厨房で発生した火が排気ダクトに侵入するとダクトに蓄積されたを油汚れを伝って付近のスペースや他の階に延焼してしまい火災被害が広がります。天井や壁の中にあり目に見えず、煙も屋外に排気されてしまうのでダクト火災が発生しても気づくことは困難です。
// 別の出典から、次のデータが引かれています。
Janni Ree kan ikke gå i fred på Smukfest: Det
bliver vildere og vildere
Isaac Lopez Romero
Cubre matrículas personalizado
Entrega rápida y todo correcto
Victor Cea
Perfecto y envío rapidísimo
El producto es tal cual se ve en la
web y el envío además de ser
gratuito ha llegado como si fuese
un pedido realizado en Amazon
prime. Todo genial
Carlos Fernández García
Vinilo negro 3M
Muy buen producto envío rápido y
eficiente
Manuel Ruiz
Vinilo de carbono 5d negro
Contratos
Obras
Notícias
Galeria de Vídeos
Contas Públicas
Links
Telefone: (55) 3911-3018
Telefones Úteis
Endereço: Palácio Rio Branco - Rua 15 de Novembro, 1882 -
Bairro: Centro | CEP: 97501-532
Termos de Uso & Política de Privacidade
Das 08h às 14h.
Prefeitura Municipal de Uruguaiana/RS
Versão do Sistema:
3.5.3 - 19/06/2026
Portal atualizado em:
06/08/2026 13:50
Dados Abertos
被害状況が大きくなってから発覚することがほとんどです。
厨房内で上がった火を消したと思い安心していたらダクト内部が燃えているケースもあれば、排気ダクト内の状態が悪く自然発火するケースもあり大変危険です。
【目次】
- 厨房火災の主な原因
- 防火ダンパーについて
- ダクト火災を防ぐには
厨房火災の主な原因
厨房が火元となる火災の主な原因が以下の3点です。
1.目を離し放置したことによる失火
2.火気周辺にあった可燃物への引火
3.排気ダクト内に蓄積した油脂やほこりの自然発火
1については”調理中にその場を離れない”
2については”火気周辺にキッチンペーパーやプラスチックなどの可燃物を置かない”
というように、スタッフへの注意喚起・厨房環境チェックシートなどで対策が可能です。
3の自然発火はスタッフの意識改革ではなく厨房環境の改善が必要です。
- 自然発火とは?
堆肥や生ゴミ、干し草などが発酵することにより発熱するように化学物質が分解反応で発熱するように、油や天かすなど油脂を含むものは空気中の酸素に反応し酸化することで発熱します。
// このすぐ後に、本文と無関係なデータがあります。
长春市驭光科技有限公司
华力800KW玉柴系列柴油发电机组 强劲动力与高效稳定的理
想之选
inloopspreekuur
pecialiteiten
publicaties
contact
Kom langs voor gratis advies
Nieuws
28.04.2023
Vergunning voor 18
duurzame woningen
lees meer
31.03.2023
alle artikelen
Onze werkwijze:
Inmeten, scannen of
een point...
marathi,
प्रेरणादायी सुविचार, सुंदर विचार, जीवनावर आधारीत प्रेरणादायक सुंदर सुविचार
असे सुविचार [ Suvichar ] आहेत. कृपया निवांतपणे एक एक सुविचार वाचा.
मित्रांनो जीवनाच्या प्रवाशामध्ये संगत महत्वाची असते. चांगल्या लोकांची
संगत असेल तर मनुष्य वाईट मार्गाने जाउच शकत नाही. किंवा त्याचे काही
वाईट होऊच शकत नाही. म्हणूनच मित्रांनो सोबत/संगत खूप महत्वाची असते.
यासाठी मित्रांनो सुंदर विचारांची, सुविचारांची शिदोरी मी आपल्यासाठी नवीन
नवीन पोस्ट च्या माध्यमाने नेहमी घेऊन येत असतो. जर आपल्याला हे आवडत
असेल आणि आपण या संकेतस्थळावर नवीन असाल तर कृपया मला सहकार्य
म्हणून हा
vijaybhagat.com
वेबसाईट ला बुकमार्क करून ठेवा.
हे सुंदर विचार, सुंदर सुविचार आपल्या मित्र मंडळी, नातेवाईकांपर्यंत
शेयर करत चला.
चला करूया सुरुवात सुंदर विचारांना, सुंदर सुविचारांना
調理によって発生した熱が排気ダクトに伝わった際、ダクト内に汚れが多く積もっていると発熱した熱を逃がすことができず温度が上昇、発火点に達すると外部から火がなくても燃焼を始めます。
購入したばかりの新品の油の発火点は通常360-380度ですが、酸化が進むと発火点が低くなり150-200℃と新品油の約半分で発火する可能性もあります
厨房フード内の高熱を排気することによりダクト内の温度が上昇し、誘発自然発火が発生する恐れがあります。
ダクト内温度上昇の原因
・長時間の調理によって熱が保たれてしまいダクト内温度も上昇
・コンロを複数同時使用、熱源が複数あることで温度が維持されてしまう
・排気フィルターやファンの汚れで排気効率が低下し熱を逃がす力が低下
・ダクト内に付着した油脂の蓄積が多いと熱が保たれてしまう。油脂にほこりや炭、食材くずが付着しているとより危険
安全衛生の為にもダクト内を清潔に維持することが重要です。
防火ダンパーについて
恐ろしいダクト火災ですが、防火ダンパーの活躍により延焼を最小限に抑えることができます。
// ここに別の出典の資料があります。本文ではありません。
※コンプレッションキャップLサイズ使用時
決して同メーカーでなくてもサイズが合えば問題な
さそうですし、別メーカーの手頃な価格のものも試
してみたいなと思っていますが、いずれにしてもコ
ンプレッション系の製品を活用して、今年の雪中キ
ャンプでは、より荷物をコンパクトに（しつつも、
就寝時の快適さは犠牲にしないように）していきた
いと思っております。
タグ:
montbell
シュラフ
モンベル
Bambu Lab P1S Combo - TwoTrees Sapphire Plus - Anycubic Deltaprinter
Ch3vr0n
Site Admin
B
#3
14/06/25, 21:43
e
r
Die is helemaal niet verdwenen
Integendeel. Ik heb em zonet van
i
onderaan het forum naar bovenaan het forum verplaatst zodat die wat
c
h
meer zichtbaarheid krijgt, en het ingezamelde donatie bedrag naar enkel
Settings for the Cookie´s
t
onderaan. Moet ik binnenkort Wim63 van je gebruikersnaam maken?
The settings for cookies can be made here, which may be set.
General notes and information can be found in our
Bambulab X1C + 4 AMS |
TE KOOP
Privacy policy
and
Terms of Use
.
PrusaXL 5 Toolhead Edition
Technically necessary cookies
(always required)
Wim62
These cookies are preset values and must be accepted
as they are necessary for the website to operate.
排気ダクトへの入り口部分や途中の接続部分に設置されているダンパーに防火機能を持たせたものです。
内蔵されたヒューズや熱感知装置が一定の高温状態を察知するとダンパーが自動的に閉じます。ダクトを通じて他の部屋や階に炎や煙が広がることを防ぎます。

防火ダンパーの種類
・温度ヒューズ式防火ダンパー
72℃以上になると温度ヒューズ(回路)が溶けてダンパーが閉鎖。
高温になりやすい厨房は120℃設定のものも。一般的に広く使用されているタイプ
・排煙用防火ダンパー
280℃で作動。高温の排煙を扱う場所で使用できるよう高い温度設定
・煙感知器連動型
温度ではなく煙を感知して作動するタイプ。72℃の温度ヒューズ式と併用されることもダクト内の温度が上昇
防火ダンパーが動作しない原因
ダクト火災の延焼防止に心強い防火ダンパーですが、実際に火災になった時に動作しないことも
・温度ヒューズ部品の故障
温度ヒューズが劣化・腐食していると本来の動作温度で反応しないことがあります。見た目では非常に分かりづらいです。
・防火ダンパー本体の固着や腐食
ダクト内の湿気・油・ほこりが原因で本来閉じるはずの羽根や軸が固まってしまうと物理的に動かなくなります
・過去に動作して閉じたままの状態
火災時以外で高温を検知し動作して閉じたままになった状態です。排気不良や逆流の原因にもなります。
防火ダンパーは日常で目視しない場所にあるので異常に気づくことは困難です。
大恊企業では防火ダンパーが正しく動作するように清掃および新品への交換設置対応が可能です。
ダクト火災を防ぐには
厨房フードから火が侵入することもあればダクト内の不衛生な環境が原因で自然発火することもあるダクト火災、しっかりと対策を行いましょう
1.高性能グリスフィルターの導入
厨房内から排気ダクト内に侵入する油煙をブロックし、ダクト内の汚れを軽減します
高性能グリスフィルターは耐火不燃素材なのでフードからの火の侵入を防止する効果も
2.清掃の実施
油脂汚れを除去する為に定期的に清掃を行い清潔な状態を維持することが重要です。